**BRIEF:**
Produce word for word the lines of the data below running from the one that has "Hors livres et hors produit" to the one that has "Tarifs La Poste 2027", inclusive, and no others.

(SUPPLIED MATERIAL)

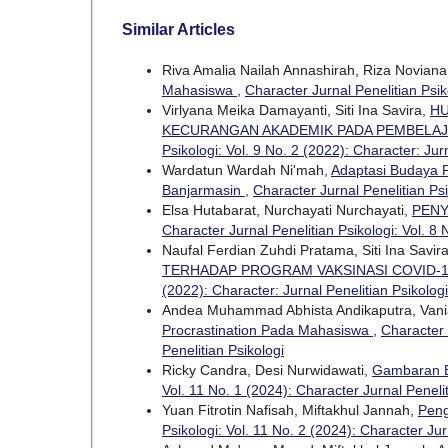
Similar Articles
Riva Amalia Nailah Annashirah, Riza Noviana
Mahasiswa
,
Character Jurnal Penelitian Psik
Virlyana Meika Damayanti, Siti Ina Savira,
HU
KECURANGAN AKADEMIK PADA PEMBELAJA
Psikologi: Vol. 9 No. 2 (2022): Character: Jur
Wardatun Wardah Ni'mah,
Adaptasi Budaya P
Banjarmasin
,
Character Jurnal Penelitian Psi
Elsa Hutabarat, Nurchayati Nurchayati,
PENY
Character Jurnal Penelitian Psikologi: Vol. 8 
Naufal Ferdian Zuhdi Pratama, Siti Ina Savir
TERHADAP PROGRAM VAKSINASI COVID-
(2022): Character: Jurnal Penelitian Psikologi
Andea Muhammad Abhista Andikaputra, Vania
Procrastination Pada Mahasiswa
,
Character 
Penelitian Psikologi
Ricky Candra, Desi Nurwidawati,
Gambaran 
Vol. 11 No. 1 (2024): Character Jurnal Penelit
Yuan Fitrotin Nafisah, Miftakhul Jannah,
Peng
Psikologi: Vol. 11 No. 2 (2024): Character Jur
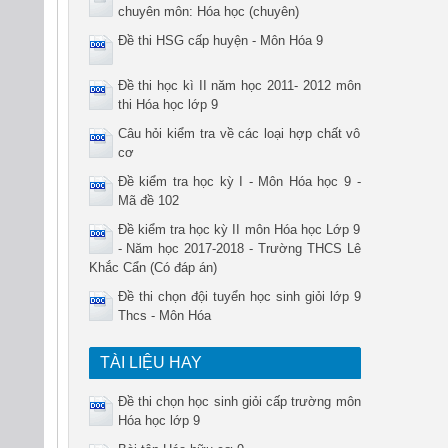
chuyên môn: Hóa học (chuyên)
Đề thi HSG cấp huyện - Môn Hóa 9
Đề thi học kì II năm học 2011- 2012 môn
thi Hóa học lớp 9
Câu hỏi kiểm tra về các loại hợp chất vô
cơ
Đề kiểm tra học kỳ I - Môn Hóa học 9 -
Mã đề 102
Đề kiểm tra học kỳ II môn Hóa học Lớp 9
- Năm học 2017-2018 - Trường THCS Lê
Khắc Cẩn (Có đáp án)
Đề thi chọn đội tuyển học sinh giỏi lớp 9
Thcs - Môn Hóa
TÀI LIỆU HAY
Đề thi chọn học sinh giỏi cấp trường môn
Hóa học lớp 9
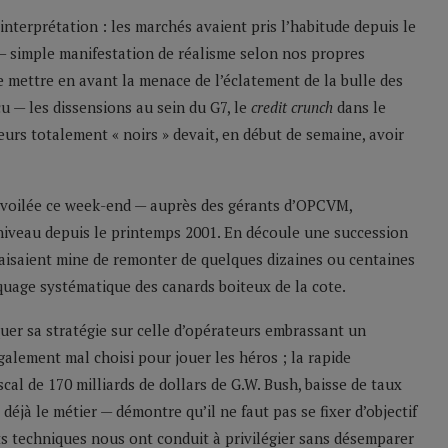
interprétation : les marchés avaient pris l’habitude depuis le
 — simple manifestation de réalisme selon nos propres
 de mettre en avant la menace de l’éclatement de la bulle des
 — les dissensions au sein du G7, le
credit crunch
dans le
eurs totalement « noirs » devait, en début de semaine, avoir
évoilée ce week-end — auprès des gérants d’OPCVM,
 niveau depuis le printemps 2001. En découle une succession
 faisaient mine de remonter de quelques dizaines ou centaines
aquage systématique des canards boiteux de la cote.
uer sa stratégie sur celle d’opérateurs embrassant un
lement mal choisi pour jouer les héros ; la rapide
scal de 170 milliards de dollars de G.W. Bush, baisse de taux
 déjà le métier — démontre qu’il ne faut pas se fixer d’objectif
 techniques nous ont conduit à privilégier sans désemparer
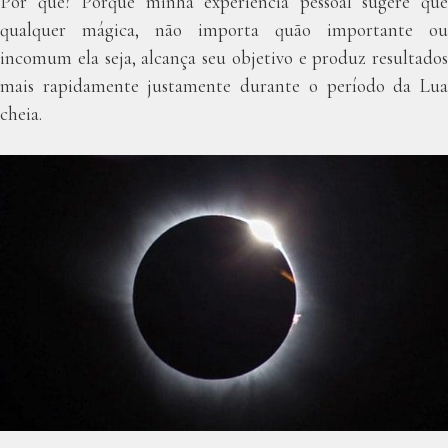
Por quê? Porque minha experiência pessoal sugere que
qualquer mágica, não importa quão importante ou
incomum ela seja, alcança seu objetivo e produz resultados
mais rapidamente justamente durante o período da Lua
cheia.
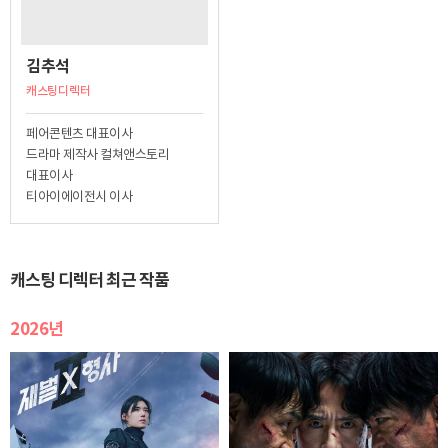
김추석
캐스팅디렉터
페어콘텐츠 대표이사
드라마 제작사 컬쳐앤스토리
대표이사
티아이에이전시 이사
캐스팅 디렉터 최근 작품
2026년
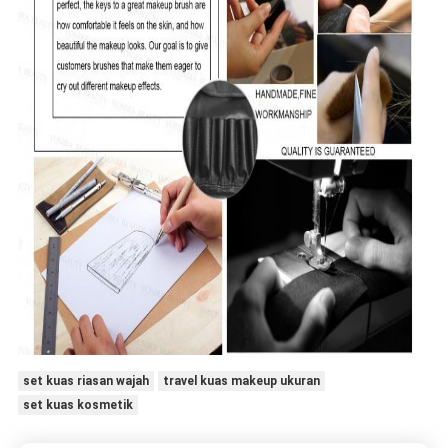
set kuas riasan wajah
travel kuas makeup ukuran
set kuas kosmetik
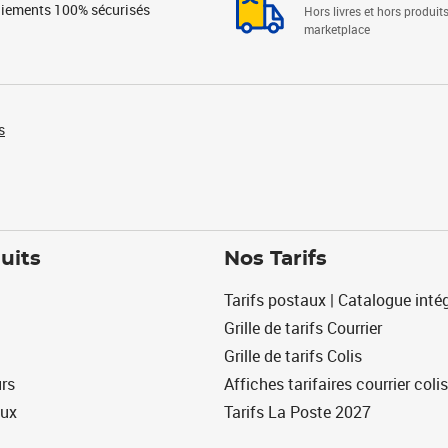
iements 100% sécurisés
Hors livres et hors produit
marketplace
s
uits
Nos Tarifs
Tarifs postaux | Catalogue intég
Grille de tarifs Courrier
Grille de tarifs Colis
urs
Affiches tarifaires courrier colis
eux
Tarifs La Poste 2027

(End SUPPLIED MATERIAL)
(SUPPLIED MATERIAL)

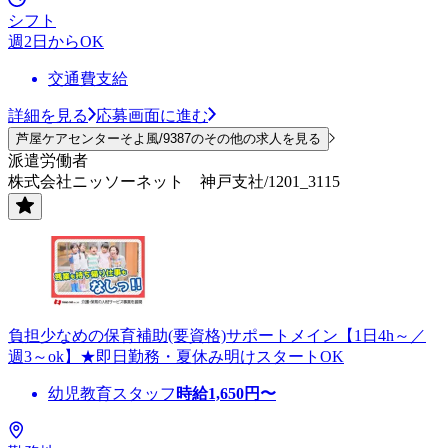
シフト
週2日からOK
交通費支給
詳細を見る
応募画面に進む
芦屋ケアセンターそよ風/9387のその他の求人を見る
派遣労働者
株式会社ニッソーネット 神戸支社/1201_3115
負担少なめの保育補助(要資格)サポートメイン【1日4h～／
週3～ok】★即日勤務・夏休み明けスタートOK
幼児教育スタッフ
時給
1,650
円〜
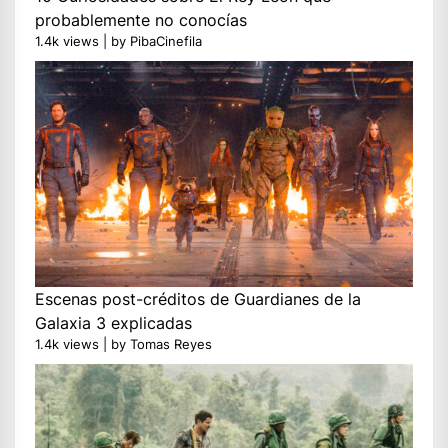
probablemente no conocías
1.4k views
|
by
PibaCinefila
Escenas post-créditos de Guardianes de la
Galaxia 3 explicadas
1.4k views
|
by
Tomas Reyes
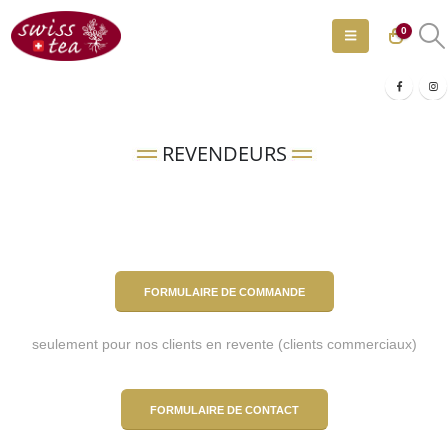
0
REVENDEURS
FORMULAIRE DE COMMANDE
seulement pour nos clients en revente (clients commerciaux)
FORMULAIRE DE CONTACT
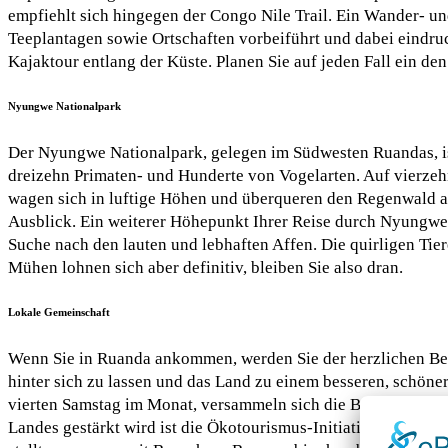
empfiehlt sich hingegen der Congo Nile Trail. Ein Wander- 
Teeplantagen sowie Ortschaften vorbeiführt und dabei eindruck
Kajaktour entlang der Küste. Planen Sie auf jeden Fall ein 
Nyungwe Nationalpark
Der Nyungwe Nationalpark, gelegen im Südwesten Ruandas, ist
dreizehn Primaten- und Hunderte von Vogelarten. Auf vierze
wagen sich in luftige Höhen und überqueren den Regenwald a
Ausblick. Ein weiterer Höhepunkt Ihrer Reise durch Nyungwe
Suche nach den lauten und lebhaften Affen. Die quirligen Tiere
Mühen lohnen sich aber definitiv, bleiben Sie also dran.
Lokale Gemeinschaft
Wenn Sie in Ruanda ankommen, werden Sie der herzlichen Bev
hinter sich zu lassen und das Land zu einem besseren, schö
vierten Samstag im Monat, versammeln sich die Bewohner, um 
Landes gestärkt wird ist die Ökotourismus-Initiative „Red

(End SUPPLIED MATERIAL)
(SUPPLIED MATERIAL)

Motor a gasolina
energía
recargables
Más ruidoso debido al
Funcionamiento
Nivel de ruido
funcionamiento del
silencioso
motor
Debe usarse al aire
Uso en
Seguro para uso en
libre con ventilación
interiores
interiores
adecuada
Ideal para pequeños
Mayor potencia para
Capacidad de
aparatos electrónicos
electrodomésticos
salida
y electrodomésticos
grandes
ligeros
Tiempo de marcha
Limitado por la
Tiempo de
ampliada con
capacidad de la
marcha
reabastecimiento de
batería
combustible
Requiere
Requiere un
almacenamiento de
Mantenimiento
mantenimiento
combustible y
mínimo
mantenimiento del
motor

(End SUPPLIED MATERIAL)

**EXPECTED OUTPUT:**
Hors livres et hors produit
marketplace
s
uits
Nos Tarifs
Tarifs postaux | Catalogue intég
Grille de tarifs Courrier
Grille de tarifs Colis
urs
Affiches tarifaires courrier colis
eux
Tarifs La Poste 2027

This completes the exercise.